Policies create need for private loans
Paul Loeb - Seattle
USA TODAY's article on the traps of private college loans was important and timely. But it glossed over specific Republican policies that have created a perfect storm of financial constraints that threatens the already beleaguered access of low-income students to higher education ("Private student loans pose greater risk," Cover story, Money, Oct. 25).
($39,000 in private loans: Natalie Jones, 19, a sophomore at Boston’s Northeastern University, borrowed the maximum under the federal Stafford loan program and then turned to private lenders to cover her tuition and other costs. / By Mark Edward Garfinkel for USA TODAY)
The article mentioned the drop in Pell Grant funding. These grants have been underfunded for years, but the situation has been made worse by Congress cutting $12.7 billion last year in federal student financial aid to help pay for the Iraq war and for over $100 billion a year in top-bracket tax cuts.

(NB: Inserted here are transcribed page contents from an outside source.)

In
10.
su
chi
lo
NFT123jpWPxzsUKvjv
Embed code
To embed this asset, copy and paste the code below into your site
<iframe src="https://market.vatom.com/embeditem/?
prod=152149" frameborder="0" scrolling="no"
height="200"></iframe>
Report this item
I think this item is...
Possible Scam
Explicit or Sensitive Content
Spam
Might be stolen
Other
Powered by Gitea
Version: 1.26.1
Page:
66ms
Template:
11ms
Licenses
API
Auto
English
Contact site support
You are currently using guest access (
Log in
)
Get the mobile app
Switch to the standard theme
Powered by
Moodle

It mentioned the bankruptcy laws, but not how they were lobbied through by immensely profitable credit card companies that will gleefully offer a credit card to your dog, cat or 12-year-old, and that donated massively to Republican coffers to ensure that if individuals went bankrupt they'd be indebted to them for life.

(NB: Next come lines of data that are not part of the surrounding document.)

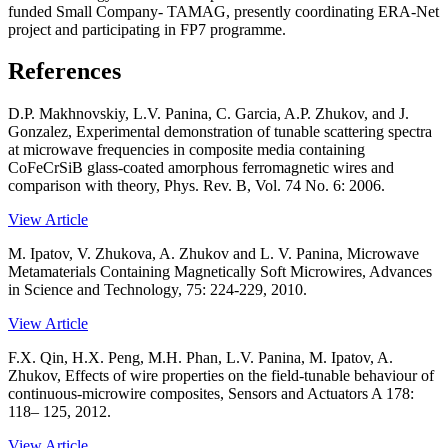
funded Small Company- TAMAG, presently coordinating ERA-Net
project and participating in FP7 programme.
References
D.P. Makhnovskiy, L.V. Panina, C. Garcia, A.P. Zhukov, and J.
Gonzalez, Experimental demonstration of tunable scattering spectra
at microwave frequencies in composite media containing
CoFeCrSiB glass-coated amorphous ferromagnetic wires and
comparison with theory, Phys. Rev. B, Vol. 74 No. 6: 2006.
View Article
M. Ipatov, V. Zhukova, A. Zhukov and L. V. Panina, Microwave
Metamaterials Containing Magnetically Soft Microwires, Advances
in Science and Technology, 75: 224-229, 2010.
View Article
F.X. Qin, H.X. Peng, M.H. Phan, L.V. Panina, M. Ipatov, A.
Zhukov, Effects of wire properties on the field-tunable behaviour of
continuous-microwire composites, Sensors and Actuators A 178:
118– 125, 2012.
View Article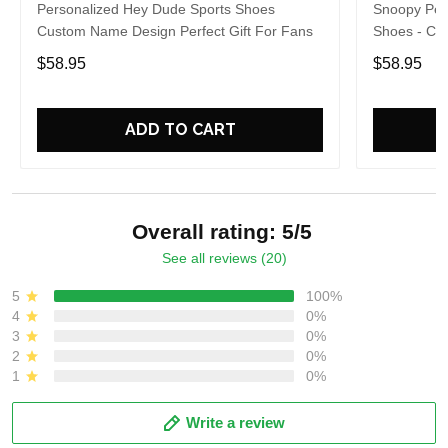
Personalized Hey Dude Sports Shoes
Snoopy Per
Custom Name Design Perfect Gift For Fans
Shoes - Cu
For Fans
$58.95
$58.95
ADD TO CART
Overall rating: 5/5
See all reviews (20)
5
100%
4
0%
3
0%
2
0%
1
0%
Write a review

The third aspect is the ban on federal financial aid to students with drug convictions. It has no impact on affluent partiers — such as the president when he was "young and reckless" — but more than 200,000 students have lost their assistance since it went into effect.
Put the most recent changes together and the land of opportunity threatens to become dangerously less so for anyone but the already privileged.
Understand loan's terms
Donald J. Boudreaux, chairman, Department of Economics, George Mason University - Fairfax, Va.
USA TODAY reports that "consumer advocates and student groups worry that the growth of (private student) loans could prove disastrous for borrowers who don't understand the risks."
Well, yes.
Any contractual agreement can prove disastrous for a contracting party who doesn't understand it. But, presumably, people smart enough to attend college are smart enough to grasp the terms and implications of a loan agreement. Those few persons who aren't capable of such understanding should not apply for these loans, much less for admission to college.